● **WHAT IS BEING ASKED**
Look for the string "Cookies" in the listing below and copy every line in which it appears.

● **DATA RECORDS**
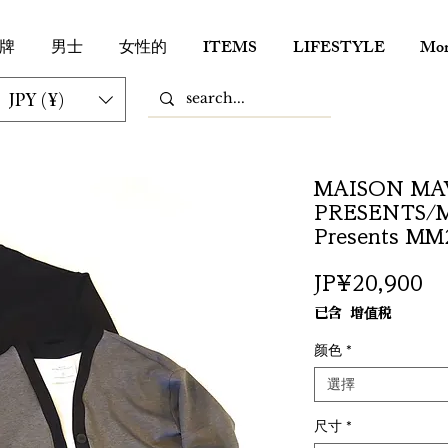
牌
男士
女性的
ITEMS
LIFESTYLE
Mor
JPY (¥)
MAISON MA
PRESENTS/M
Presents MM
價
JP¥20,900
格
已含 增值税
颜色
*
選擇
尺寸
*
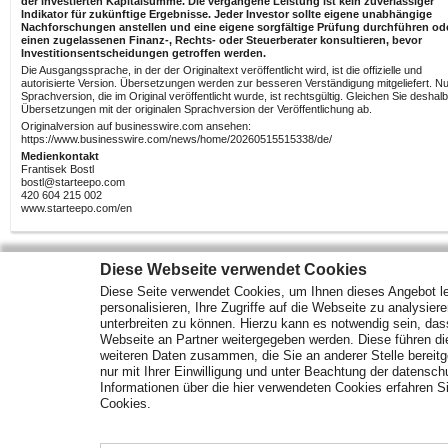
der investierten Kapitalsumme. Die vergangene Leistung ist kein zuverlässiger
Indikator für zukünftige Ergebnisse. Jeder Investor sollte eigene unabhängige
Nachforschungen anstellen und eine eigene sorgfältige Prüfung durchführen od
einen zugelassenen Finanz-, Rechts- oder Steuerberater konsultieren, bevor
Investitionsentscheidungen getroffen werden.
Die Ausgangssprache, in der der Originaltext veröffentlicht wird, ist die offizielle und
autorisierte Version. Übersetzungen werden zur besseren Verständigung mitgeliefert. Nu
Sprachversion, die im Original veröffentlicht wurde, ist rechtsgültig. Gleichen Sie deshalb
Übersetzungen mit der originalen Sprachversion der Veröffentlichung ab.
Originalversion auf businesswire.com ansehen:
https://www.businesswire.com/news/home/20260515515338/de/
Medienkontakt
Frantisek Bostl
bostl@starteepo.com
420 604 215 002
www.starteepo.com/en
Diese Webseite verwendet Cookies
Diese Seite verwendet Cookies, um Ihnen dieses Angebot le
Mehr Marktdaten und Kurse finden Sie auf
www.finanztreff.de
personalisieren, Ihre Zugriffe auf die Webseite zu analysier
unterbreiten zu können. Hierzu kann es notwendig sein, das
Webseite an Partner weitergegeben werden. Diese führen d
Märkte
Wirtschaft
Optionsscheine
weiteren Daten zusammen, die Sie an anderer Stelle bereitge
Analysen
ETF Fonds
Rohstoffe
nur mit Ihrer Einwilligung und unter Beachtung der datensc
Unternehmen
Anleihen
Informationen über die hier verwendeten Cookies erfahren Si
Branchen
Zertifikate
Cookies.
Angebote der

● **WRITTEN ANSWER**
Diese Webseite verwendet Cookies
Diese Seite verwendet Cookies, um Ihnen dieses Angebot le
Informationen über die hier verwendeten Cookies erfahren Si
Cookies.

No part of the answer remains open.